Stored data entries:
-- -- --

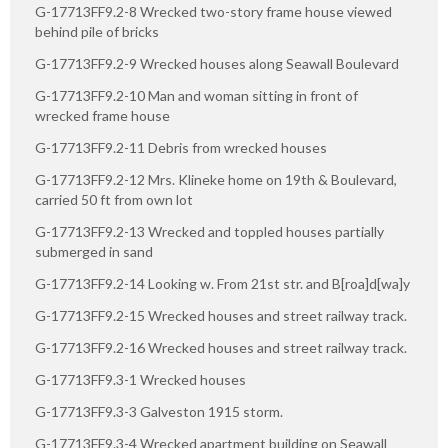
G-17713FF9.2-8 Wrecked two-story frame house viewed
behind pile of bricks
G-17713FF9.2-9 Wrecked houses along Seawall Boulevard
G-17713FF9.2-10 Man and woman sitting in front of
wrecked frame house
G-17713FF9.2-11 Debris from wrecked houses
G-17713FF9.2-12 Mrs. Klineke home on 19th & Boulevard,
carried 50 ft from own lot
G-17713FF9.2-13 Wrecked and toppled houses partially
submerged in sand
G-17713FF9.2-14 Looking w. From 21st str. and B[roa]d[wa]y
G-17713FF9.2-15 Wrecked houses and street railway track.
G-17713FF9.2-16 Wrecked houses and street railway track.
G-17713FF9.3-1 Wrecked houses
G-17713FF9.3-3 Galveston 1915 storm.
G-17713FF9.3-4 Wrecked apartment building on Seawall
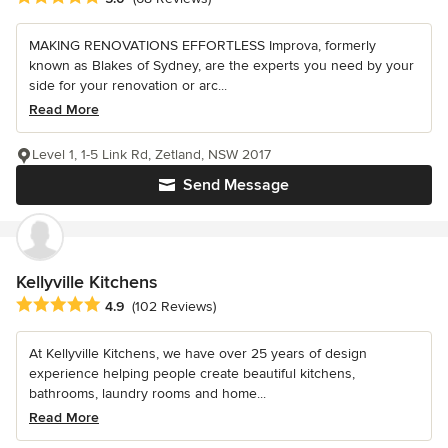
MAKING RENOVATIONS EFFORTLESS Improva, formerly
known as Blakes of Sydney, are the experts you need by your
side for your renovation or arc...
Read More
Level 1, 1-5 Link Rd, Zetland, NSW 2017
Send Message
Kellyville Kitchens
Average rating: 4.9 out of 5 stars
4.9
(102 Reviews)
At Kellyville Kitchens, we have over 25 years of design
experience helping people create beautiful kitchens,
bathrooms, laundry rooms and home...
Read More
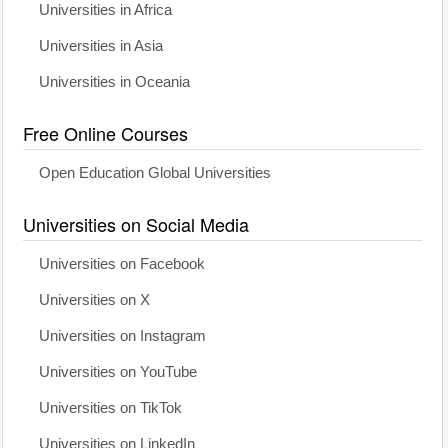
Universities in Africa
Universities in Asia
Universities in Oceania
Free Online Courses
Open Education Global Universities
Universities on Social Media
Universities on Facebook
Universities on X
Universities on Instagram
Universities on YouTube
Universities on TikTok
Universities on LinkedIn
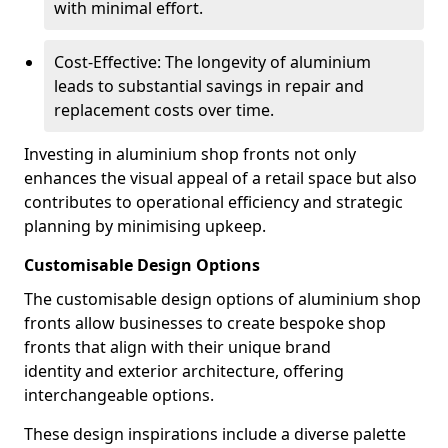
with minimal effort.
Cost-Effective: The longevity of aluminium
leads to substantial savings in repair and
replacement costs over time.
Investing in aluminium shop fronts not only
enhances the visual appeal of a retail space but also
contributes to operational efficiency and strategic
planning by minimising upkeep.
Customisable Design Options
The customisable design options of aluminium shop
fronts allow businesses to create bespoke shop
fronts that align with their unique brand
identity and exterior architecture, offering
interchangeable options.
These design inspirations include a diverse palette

-- -- --

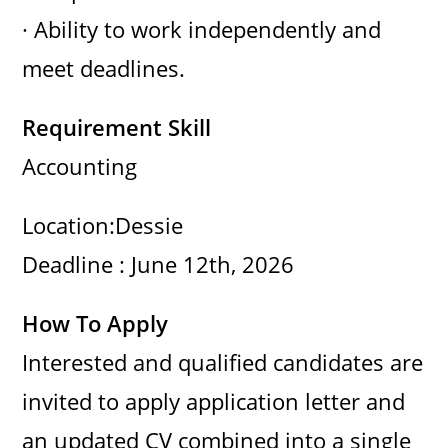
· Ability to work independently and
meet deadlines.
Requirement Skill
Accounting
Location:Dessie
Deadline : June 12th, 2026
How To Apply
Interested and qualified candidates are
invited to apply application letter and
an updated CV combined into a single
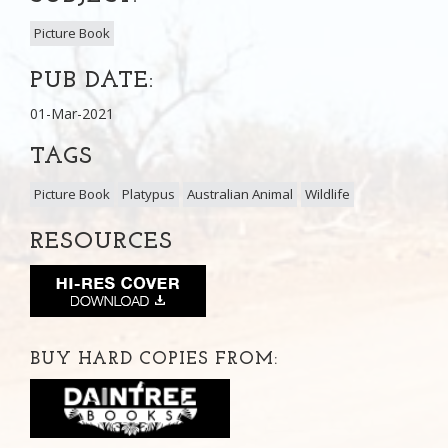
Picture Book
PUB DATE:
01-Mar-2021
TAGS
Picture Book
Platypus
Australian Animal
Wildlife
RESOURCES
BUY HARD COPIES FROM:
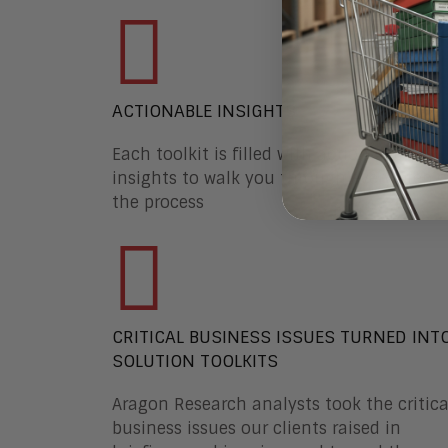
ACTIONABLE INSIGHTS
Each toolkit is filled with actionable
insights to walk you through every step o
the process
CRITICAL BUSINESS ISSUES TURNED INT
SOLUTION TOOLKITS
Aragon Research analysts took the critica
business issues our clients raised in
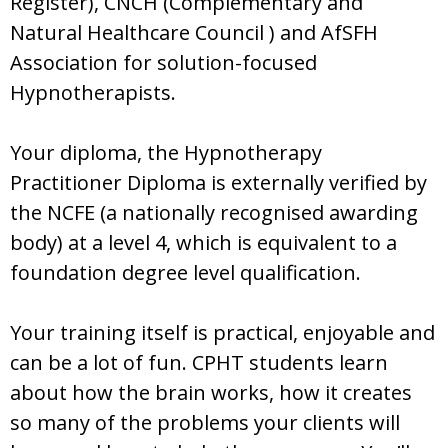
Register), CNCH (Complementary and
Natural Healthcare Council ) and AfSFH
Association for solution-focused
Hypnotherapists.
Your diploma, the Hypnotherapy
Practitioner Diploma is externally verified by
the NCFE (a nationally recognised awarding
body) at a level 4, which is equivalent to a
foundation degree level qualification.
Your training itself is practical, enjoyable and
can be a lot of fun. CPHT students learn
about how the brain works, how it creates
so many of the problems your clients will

-- -- --

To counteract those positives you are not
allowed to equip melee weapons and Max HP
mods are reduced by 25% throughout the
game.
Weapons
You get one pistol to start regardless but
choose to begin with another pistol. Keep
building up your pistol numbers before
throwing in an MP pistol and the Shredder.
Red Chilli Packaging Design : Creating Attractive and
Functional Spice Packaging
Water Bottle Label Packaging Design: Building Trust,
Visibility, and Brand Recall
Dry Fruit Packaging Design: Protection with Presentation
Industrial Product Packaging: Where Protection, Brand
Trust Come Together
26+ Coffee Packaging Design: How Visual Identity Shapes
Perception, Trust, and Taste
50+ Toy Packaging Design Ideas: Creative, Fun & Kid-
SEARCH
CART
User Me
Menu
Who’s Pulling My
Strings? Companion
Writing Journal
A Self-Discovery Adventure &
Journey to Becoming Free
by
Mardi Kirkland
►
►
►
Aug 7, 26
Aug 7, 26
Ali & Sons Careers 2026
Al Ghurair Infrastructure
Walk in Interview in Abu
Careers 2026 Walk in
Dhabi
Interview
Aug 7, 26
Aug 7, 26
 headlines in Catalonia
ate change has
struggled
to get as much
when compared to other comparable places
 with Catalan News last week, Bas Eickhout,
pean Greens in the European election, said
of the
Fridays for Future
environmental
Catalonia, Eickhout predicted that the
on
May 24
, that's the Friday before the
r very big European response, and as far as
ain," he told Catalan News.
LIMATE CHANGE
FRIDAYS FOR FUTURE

-- -- --

Which lines in the records above hold the string "Kellyville"? Copy each of them.

__Task answer__.
Kellyville Kitchens
At Kellyville Kitchens, we have over 25 years of design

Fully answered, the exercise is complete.